Tall and long-legged, the wood stork has a gnarled neck, a scaly dark brown head with a black patch, large black eyes, and a stout, downward-curving bill. In flight, it is a striking, almost majestic bird, riding thermals on five-foot white wings trimmed in black, its dark legs trailing a short black tail.
The young weigh twenty ounces at two weeks and three pounds at twenty-eight days. Parents alternate attending the nest and young while going off to feed, bringing back the prodigious amounts of food the nestlings require. Predators include crows, night herons and some other birds, as well as raccoons. Rainfall sufficient to keep enough water around the trees to allow alligators to deter raccoons is optimal. After the young fledge, at seven or eight weeks, they remain dependent on their parents for another two or three weeks.
During the post-fledging season (August to October), many storks that nest in other states visit South Carolina to forage. A small number stay through the winter, and some die of exposure.
"Even though South Carolina is an important nesting area," says Hand, "wood storks continue to require reliable winter habitat in Florida to be successful in the Southeast."
And it is habitat that continues to be of prime concern. Fortunately, says Hand, "Work is underway in the Everglades to restore habitat for storks and other species.
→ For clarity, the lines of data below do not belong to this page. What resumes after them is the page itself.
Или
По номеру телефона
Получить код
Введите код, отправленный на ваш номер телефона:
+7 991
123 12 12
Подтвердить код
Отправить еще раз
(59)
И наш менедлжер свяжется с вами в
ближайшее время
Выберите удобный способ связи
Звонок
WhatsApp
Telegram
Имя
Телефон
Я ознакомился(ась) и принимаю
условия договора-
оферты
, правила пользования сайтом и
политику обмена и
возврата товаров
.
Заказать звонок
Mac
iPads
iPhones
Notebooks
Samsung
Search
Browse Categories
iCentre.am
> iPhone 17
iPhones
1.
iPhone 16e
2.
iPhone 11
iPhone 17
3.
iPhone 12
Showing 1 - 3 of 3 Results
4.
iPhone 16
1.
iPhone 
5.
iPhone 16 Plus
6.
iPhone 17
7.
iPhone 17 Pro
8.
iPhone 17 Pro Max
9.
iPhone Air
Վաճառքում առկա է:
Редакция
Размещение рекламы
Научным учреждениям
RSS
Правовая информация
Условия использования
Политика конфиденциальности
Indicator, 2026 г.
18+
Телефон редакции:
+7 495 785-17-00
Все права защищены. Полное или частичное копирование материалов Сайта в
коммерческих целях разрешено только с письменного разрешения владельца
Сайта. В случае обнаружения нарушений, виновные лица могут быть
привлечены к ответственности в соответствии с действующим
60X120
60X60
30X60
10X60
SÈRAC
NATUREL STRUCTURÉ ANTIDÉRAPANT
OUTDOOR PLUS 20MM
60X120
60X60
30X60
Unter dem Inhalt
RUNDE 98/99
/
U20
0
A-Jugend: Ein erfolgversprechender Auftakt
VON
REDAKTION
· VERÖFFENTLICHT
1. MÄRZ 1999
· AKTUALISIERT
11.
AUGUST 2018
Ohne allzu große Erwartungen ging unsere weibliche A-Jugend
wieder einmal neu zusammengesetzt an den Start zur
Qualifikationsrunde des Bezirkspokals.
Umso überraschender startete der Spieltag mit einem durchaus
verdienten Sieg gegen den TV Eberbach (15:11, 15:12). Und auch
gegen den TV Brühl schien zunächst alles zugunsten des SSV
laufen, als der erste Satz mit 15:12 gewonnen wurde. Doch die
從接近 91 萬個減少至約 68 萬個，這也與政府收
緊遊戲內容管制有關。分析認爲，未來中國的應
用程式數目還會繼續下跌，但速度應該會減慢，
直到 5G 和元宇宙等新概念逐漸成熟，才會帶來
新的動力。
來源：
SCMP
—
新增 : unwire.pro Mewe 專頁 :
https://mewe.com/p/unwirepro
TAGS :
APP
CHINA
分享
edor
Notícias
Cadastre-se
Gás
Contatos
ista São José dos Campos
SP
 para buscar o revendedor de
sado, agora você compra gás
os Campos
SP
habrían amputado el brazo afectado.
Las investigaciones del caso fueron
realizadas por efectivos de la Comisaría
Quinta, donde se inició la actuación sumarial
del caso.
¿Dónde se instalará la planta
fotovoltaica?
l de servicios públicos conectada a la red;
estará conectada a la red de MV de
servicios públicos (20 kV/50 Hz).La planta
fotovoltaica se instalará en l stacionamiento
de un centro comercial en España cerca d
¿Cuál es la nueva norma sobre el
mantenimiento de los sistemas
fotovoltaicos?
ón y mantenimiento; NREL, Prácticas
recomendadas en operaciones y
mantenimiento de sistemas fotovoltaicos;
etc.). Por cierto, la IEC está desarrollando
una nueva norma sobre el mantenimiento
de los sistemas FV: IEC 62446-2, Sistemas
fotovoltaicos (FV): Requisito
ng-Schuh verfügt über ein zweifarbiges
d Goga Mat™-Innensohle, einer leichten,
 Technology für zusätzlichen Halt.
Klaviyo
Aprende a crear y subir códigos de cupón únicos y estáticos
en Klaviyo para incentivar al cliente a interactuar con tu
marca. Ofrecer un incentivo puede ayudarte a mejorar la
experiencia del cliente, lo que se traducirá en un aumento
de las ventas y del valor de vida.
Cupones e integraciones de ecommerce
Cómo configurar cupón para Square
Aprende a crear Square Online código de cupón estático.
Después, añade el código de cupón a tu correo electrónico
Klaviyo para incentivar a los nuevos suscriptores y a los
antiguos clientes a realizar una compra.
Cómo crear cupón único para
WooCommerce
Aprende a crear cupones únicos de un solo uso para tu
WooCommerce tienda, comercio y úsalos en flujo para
Increased awareness of impoundment management practices that benefit waterfowl and also benefit 'value-added' species such as wading birds, shorebirds and seabirds might also be aiding in their recovery."
South Carolina is also actively managing its rookery habitat (see the feature story on page 28). There are several places along the coast where wildlife watchers can observe these birds from a distance, including DNR coastal wildlife management areas and national wildlife refuges. It's a great opportunity to see a success story that should leave us cautiously optimistic about what is still possible with man-made solutions for species facing man-made problems.